Try it: Every record should be written out exactly, please.

Dataset section start

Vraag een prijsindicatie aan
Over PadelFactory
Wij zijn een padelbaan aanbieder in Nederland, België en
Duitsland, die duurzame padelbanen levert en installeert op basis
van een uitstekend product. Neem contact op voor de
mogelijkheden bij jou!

Dataset section end

Solved problem:
Vraag een prijsindicatie aan
Over PadelFactory
Wij zijn een padelbaan aanbieder in Nederland, België en
Duitsland, die duurzame padelbanen levert en installeert op basis
van een uitstekend product. Neem contact op voor de
mogelijkheden bij jou!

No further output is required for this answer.